We spent a few days in Calabria (toe of the boot of Italy) in and around my maternal grandmother's birthplace of Calabria. It's on the ridge of a hill among olive groves and sheep pastures. It's an ancient place, but on account of being leveled by earthquakes every century or so, there aren't a great number of old buildings. In fact, the two addresses I found in old family birth records seem to be fairly modern buildings -- assuming the house numbers haven't been switched around in a 100 years, or the buildings completely remodeled, neither of which isn't a safe bet.
What we did find were friendly people, after a point. We stood out here fairly obviously -- too tall, too pink, Nancy blonde -- and we attracted attention. On the main street, at the cemetery (looking for names) and at the church, people just approached us and asked who we were.

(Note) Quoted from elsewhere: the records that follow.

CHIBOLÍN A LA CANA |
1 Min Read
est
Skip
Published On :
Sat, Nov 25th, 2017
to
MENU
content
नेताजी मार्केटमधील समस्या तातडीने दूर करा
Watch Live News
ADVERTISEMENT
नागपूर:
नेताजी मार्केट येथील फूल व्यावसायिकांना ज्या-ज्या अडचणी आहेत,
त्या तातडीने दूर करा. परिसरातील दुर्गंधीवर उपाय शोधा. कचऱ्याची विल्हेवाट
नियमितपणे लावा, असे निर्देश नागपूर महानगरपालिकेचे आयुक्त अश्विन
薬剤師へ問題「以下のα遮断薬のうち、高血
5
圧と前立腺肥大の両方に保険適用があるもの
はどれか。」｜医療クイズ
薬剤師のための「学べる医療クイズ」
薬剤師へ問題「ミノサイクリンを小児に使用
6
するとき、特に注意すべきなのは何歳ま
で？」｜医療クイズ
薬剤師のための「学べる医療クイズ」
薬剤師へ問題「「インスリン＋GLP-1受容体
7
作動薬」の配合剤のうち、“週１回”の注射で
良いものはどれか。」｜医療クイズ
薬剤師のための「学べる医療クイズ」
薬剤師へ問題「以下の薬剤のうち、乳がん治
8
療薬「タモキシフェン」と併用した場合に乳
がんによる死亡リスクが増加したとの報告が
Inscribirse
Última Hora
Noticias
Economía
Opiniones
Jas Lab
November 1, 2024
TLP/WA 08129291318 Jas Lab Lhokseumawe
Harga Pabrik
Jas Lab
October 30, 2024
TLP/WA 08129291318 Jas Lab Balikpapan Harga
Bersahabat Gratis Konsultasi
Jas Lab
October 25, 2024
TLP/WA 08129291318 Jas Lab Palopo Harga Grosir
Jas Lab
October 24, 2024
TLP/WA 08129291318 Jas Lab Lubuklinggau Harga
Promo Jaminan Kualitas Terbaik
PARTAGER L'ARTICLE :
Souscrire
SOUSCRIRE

Our answer was well received: long conversations, handshakes (rare in the north) and even hugs and kisses (never, except from family, in the north) from old ladies. Everyone wanted to know my family's surnames, everyone knew someone by that name. The archivist at city hall was a bit more analytical, he quickly printed out all the records he had in his stacks and opined on other places to look. "LaPiana," he said, was a name from Filogaso, but "Manduca" was from San Nicola di Crisso, the town on the next hilltop.
Our main obstacle was not cheats, or thieves, as people in Lucca had warned us about, but the falloff in our language comprehension. What would have been a walk in the park north of Napoli became a rollercoaster in Calabria. Our school Italian was always understood, but the other side came in many flavors. Clerks and shopkeepers generally had an accented Italian available for us, but the old folks on the street could run on with very heavy accents and (we thought) some words taken from the regional dialect. English was never on the table, except at our hotel in Vibo Valencia, the nearby city.
The land was much more verdant that we had excepted, at least at this time of year. Thunderstorms came and left, leaving sunny and warm, humid days. We didn't see much abject poverty (like in Naples) but people did complain about a lack of jobs, especially for young people. Many of the local business making building materials had shut down, and we saw an unusually large number of unfinished houses and apartments.